_Task to carry out_: Wherever "entidades" appears in a line of the listing, report that line.

_Records to use_:
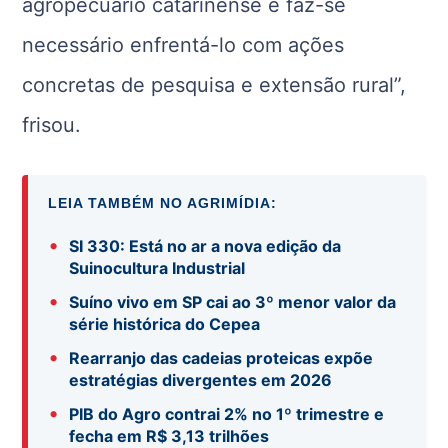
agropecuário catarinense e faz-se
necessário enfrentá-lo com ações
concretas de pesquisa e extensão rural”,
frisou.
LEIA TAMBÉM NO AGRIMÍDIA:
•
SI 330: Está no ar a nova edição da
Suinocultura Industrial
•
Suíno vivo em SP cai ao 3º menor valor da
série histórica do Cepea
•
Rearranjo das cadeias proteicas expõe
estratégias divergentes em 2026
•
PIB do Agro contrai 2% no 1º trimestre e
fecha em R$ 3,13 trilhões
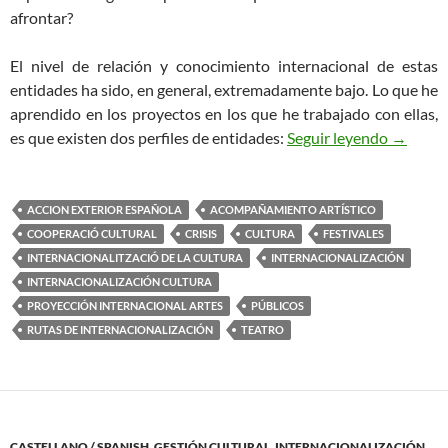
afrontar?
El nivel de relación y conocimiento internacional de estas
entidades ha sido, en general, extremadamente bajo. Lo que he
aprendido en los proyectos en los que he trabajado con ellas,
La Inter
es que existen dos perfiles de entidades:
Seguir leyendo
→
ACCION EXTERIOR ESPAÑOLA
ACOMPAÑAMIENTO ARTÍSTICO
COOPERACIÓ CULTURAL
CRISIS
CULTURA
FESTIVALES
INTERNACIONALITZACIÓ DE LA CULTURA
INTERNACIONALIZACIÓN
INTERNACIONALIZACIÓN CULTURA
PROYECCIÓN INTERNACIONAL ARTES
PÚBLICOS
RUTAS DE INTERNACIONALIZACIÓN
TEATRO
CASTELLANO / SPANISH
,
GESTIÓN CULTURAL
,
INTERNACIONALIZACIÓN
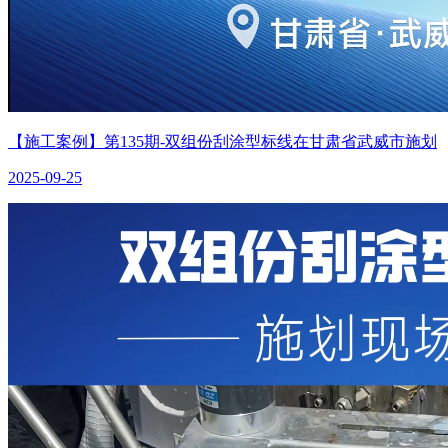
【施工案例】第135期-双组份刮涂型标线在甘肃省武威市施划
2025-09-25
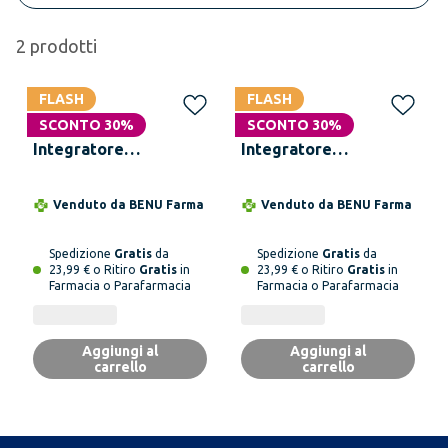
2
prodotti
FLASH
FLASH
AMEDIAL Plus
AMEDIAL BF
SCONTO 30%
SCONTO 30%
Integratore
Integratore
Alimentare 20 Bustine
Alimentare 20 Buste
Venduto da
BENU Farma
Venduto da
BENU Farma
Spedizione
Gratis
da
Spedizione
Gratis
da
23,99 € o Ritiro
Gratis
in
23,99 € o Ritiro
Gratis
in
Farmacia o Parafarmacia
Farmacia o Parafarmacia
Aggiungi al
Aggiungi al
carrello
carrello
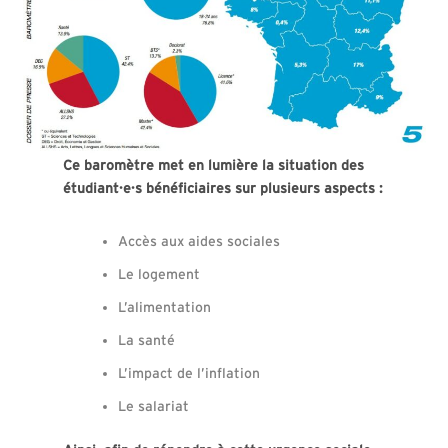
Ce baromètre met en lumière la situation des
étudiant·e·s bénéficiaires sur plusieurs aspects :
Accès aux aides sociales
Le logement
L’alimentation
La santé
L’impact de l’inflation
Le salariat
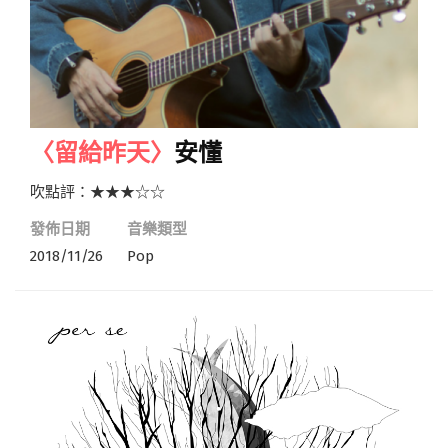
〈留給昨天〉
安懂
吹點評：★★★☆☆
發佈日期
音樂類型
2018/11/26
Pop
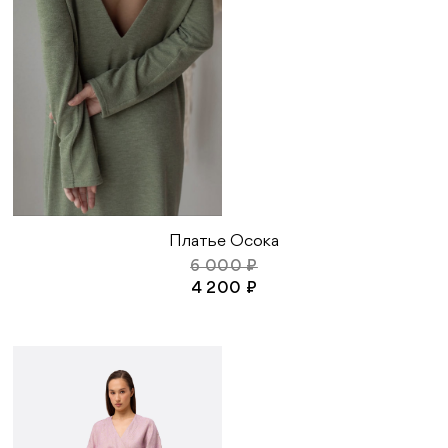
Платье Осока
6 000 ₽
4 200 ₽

_Answer for the task_:
entidades ha sido, en general, extremadamente bajo. Lo que he
es que existen dos perfiles de entidades:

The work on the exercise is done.